Dataset records =
=== Section Start ===

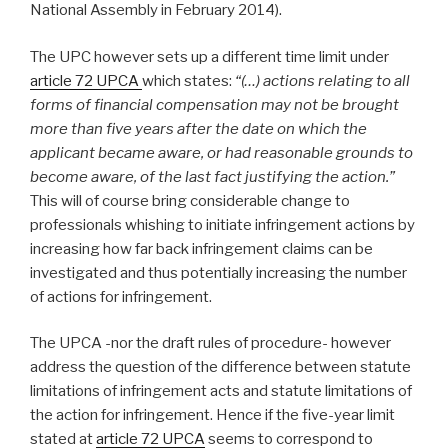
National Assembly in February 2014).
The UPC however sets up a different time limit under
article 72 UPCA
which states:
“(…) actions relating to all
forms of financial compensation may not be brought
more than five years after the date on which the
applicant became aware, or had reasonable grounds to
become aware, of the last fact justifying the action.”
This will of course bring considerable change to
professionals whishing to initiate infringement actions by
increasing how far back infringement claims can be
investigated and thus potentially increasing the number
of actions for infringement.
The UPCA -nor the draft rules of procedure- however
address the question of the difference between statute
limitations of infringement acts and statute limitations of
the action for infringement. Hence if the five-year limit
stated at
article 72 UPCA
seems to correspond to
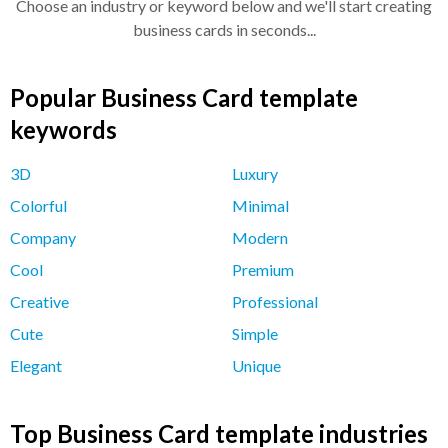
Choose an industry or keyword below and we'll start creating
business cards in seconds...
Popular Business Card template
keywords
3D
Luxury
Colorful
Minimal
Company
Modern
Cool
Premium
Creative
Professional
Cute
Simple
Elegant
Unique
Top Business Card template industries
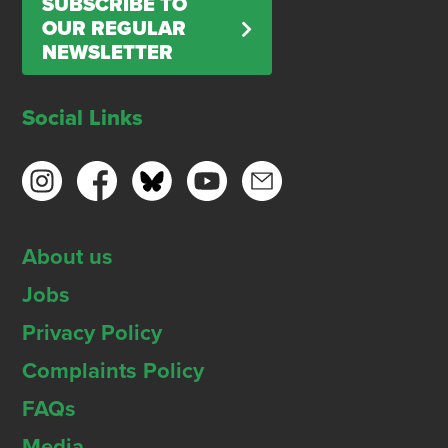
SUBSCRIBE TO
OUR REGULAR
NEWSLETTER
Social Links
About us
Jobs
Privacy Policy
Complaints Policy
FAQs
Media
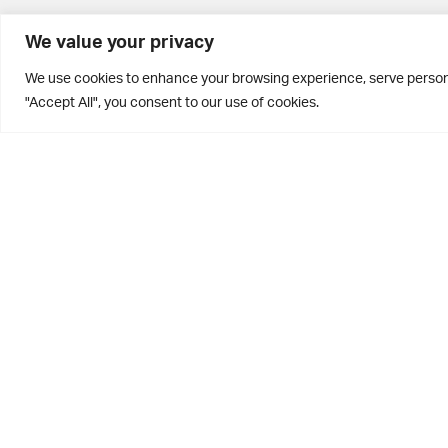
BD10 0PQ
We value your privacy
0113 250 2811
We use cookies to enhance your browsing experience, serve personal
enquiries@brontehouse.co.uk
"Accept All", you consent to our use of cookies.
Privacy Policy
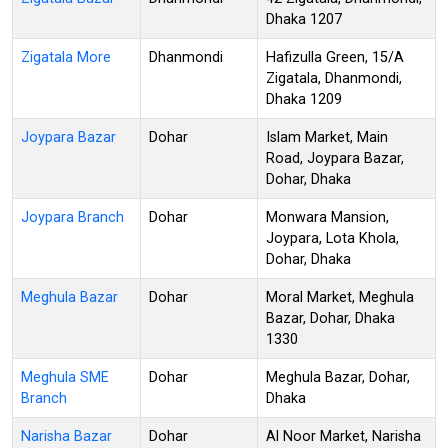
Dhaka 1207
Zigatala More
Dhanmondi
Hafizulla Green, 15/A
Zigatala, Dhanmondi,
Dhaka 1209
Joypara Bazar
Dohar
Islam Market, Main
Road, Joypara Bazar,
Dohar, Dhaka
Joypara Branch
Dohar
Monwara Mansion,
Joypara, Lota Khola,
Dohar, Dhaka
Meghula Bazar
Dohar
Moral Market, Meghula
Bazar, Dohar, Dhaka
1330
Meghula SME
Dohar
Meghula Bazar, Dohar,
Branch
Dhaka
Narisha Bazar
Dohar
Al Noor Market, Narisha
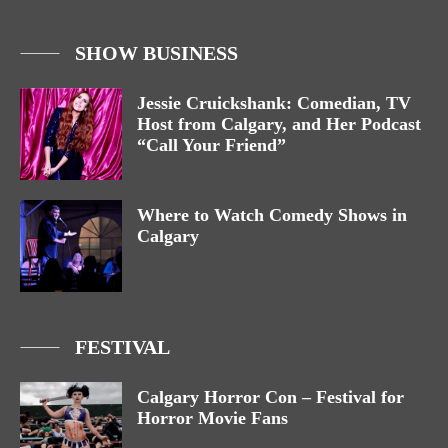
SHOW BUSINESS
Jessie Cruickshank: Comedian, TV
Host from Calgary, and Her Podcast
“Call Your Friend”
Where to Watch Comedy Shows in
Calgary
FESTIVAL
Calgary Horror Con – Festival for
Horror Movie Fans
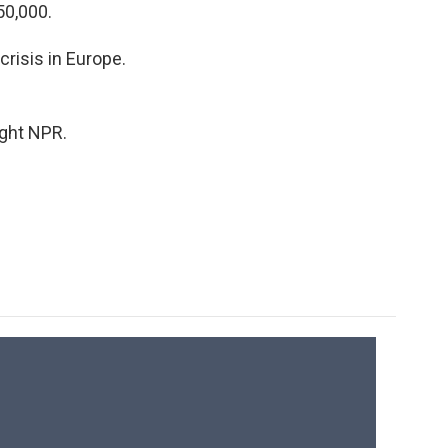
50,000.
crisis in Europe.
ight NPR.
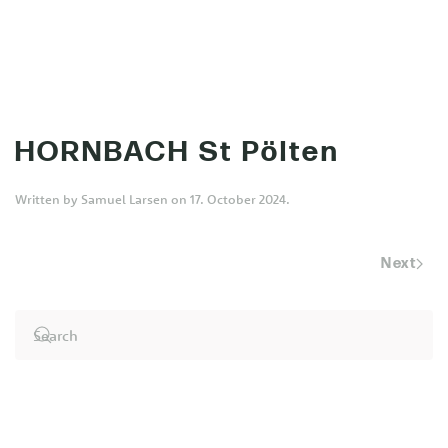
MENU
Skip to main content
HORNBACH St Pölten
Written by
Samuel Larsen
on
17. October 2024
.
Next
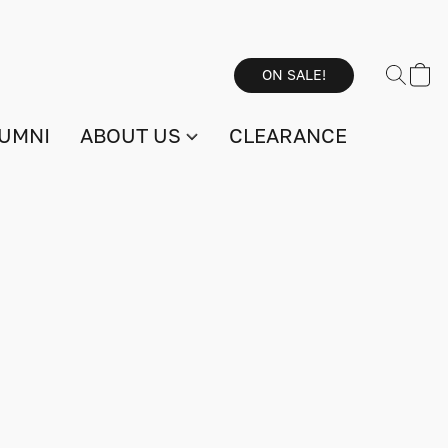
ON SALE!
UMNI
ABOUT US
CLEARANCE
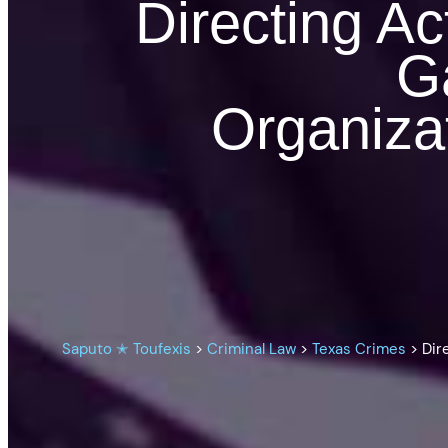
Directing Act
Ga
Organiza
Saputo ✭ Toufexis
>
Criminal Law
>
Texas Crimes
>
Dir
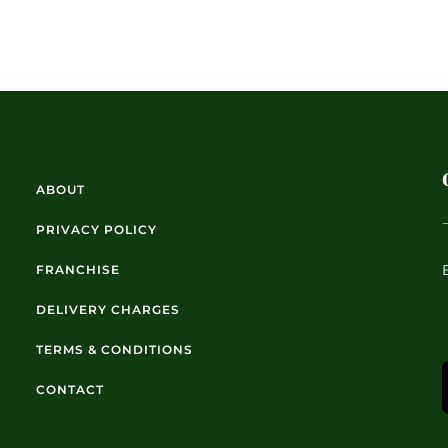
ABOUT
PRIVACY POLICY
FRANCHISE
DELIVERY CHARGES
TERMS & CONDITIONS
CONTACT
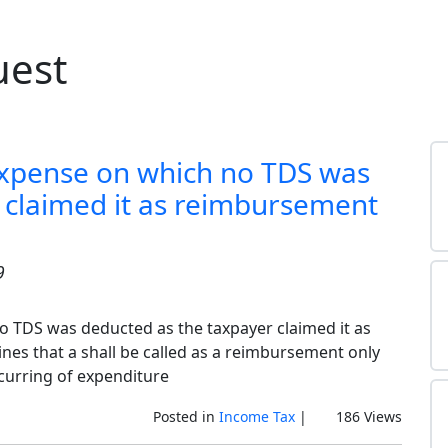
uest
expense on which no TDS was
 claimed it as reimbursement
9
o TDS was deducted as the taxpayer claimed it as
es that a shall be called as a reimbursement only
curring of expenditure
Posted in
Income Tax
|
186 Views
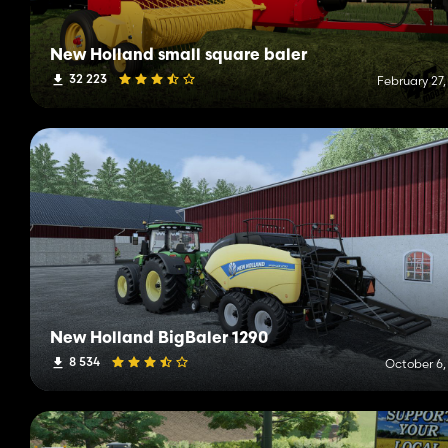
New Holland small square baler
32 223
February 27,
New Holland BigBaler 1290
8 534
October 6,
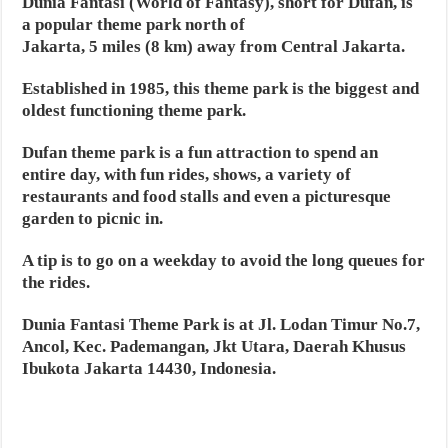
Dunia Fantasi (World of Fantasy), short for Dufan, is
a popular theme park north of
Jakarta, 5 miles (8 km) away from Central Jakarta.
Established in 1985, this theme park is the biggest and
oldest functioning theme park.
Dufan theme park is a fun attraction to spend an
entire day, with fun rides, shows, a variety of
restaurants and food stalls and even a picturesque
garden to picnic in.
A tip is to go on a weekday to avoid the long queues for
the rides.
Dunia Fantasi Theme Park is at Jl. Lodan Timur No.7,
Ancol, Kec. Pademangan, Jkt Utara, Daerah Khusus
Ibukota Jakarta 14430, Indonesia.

=== Section End ===

Task statement = Leaving every picture out, output the data exactly as it stands.

Answer to the problem =
National Assembly in February 2014).
The UPC however sets up a different time limit under
article 72 UPCA
which states:
“(…) actions relating to all
forms of financial compensation may not be brought
more than five years after the date on which the
applicant became aware, or had reasonable grounds to
become aware, of the last fact justifying the action.”
This will of course bring considerable change to
professionals whishing to initiate infringement actions by
increasing how far back infringement claims can be
investigated and thus potentially increasing the number
of actions for infringement.
The UPCA -nor the draft rules of procedure- however
address the question of the difference between statute
limitations of infringement acts and statute limitations of
the action for infringement. Hence if the five-year limit
stated at
article 72 UPCA
seems to correspond to
Choose an industry or keyword below and we'll start creating
business cards in seconds...
Popular Business Card template
keywords
3D
Luxury
Colorful
Minimal
Company
Modern
Cool
Premium
Creative
Professional
Cute
Simple
Elegant
Unique
Top Business Card template industries
SUBSCRIBE TO
OUR REGULAR
NEWSLETTER
Social Links
About us
Jobs
Privacy Policy
Complaints Policy
FAQs
Media
BD10 0PQ
We value your privacy
0113 250 2811
We use cookies to enhance your browsing experience, serve personal
enquiries@brontehouse.co.uk
"Accept All", you consent to our use of cookies.
Privacy Policy
Dhaka 1207
Zigatala More
Dhanmondi
Hafizulla Green, 15/A
Zigatala, Dhanmondi,
Dhaka 1209
Joypara Bazar
Dohar
Islam Market, Main
Road, Joypara Bazar,
Dohar, Dhaka
Joypara Branch
Dohar
Monwara Mansion,
Joypara, Lota Khola,
Dohar, Dhaka
Meghula Bazar
Dohar
Moral Market, Meghula
Bazar, Dohar, Dhaka
1330
Meghula SME
Dohar
Meghula Bazar, Dohar,
Branch
Dhaka
Narisha Bazar
Dohar
Al Noor Market, Narisha
SHOW BUSINESS
Jessie Cruickshank: Comedian, TV
Host from Calgary, and Her Podcast
“Call Your Friend”
Where to Watch Comedy Shows in
Calgary
FESTIVAL
Calgary Horror Con – Festival for
Horror Movie Fans
50,000.
crisis in Europe.
ight NPR.
MENU
Skip to main content
HORNBACH St Pölten
Written by
Samuel Larsen
on
17. October 2024
.
Next
ON SALE!
UMNI
ABOUT US
CLEARANCE
Directing Act
Ga
Organiza
Saputo ✭ Toufexis
>
Criminal Law
>
Texas Crimes
>
Dir
ABOUT
PRIVACY POLICY
FRANCHISE
DELIVERY CHARGES
TERMS & CONDITIONS
CONTACT
uest
expense on which no TDS was
 claimed it as reimbursement
9
o TDS was deducted as the taxpayer claimed it as
es that a shall be called as a reimbursement only
curring of expenditure
Posted in
Income Tax
|
186 Views
New Holland small square baler
32 223
February 27,
New Holland BigBaler 1290
8 534
October 6,
Dunia Fantasi (World of Fantasy), short for Dufan, is
a popular theme park north of
Jakarta, 5 miles (8 km) away from Central Jakarta.
Established in 1985, this theme park is the biggest and
oldest functioning theme park.
Dufan theme park is a fun attraction to spend an
entire day, with fun rides, shows, a variety of
restaurants and food stalls and even a picturesque
garden to picnic in.
A tip is to go on a weekday to avoid the long queues for
the rides.
Dunia Fantasi Theme Park is at Jl. Lodan Timur No.7,
Ancol, Kec. Pademangan, Jkt Utara, Daerah Khusus
Ibukota Jakarta 14430, Indonesia.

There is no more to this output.